→ Aim of the task:
Present each line of the entries below that holds the word "Notifications".
(Extracted records Opens)
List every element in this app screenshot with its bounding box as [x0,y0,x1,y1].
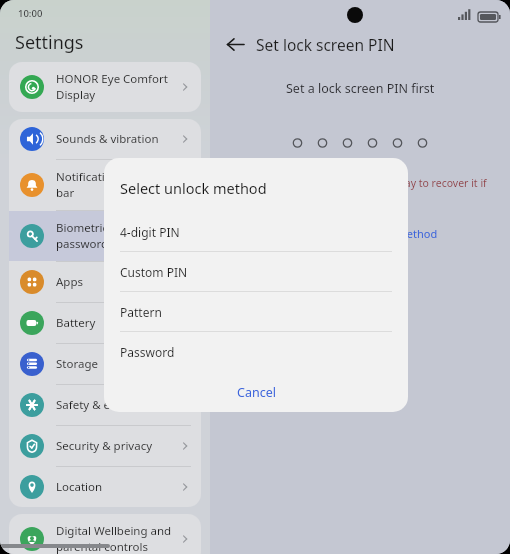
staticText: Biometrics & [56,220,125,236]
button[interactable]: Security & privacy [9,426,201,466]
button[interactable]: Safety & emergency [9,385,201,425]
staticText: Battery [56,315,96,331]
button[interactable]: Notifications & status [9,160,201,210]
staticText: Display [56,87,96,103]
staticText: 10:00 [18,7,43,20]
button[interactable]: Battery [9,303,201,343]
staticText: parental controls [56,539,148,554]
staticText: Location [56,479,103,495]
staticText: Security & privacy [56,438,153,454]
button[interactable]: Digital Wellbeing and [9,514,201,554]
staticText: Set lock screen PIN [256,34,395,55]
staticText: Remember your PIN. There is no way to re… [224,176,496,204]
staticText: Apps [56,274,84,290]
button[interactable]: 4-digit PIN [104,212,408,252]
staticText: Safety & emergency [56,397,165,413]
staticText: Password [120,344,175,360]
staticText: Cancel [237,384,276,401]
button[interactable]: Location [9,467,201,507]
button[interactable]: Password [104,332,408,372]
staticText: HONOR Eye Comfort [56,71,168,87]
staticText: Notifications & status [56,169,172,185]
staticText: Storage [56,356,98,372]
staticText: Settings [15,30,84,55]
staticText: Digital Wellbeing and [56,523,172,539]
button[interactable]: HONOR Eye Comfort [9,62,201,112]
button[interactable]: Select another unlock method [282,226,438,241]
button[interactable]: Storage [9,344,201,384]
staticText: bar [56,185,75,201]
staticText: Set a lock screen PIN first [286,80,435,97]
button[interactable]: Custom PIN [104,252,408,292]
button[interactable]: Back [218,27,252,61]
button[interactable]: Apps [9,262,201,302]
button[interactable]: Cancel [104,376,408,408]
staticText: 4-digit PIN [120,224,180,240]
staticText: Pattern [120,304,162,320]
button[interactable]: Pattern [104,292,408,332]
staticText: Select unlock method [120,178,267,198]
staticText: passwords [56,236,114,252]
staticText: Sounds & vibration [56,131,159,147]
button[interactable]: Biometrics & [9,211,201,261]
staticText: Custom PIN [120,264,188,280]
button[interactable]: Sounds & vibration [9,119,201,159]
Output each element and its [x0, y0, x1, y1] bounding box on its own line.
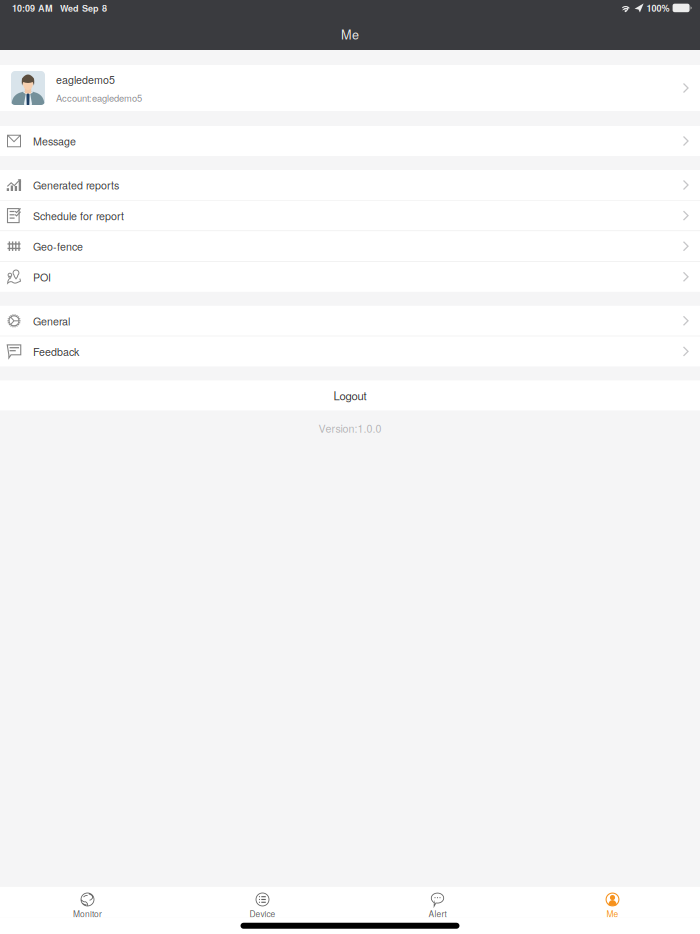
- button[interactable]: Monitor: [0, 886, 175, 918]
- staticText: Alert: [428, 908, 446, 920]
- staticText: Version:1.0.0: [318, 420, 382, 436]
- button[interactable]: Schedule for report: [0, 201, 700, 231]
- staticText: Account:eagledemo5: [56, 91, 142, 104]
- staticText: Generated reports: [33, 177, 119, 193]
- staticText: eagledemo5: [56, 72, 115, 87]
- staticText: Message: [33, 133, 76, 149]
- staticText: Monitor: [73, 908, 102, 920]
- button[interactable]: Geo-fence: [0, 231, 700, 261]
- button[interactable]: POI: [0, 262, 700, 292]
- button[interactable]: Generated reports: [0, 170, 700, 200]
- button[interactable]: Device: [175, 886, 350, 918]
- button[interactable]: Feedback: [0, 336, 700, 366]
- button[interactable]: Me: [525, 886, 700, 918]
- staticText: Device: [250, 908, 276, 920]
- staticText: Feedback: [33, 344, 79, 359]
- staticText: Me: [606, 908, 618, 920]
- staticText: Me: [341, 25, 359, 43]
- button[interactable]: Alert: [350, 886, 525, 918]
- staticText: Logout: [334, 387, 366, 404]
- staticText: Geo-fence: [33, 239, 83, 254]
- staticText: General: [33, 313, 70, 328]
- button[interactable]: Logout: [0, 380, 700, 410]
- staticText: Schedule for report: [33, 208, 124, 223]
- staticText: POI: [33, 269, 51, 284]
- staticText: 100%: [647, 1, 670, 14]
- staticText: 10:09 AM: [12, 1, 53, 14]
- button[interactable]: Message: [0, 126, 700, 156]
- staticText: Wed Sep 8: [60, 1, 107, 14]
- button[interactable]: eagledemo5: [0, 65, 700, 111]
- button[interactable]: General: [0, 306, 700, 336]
(Extracted records Closes)
→ Result:
button[interactable]: Notifications & status [9,160,201,210]
staticText: Notifications & status [56,169,172,185]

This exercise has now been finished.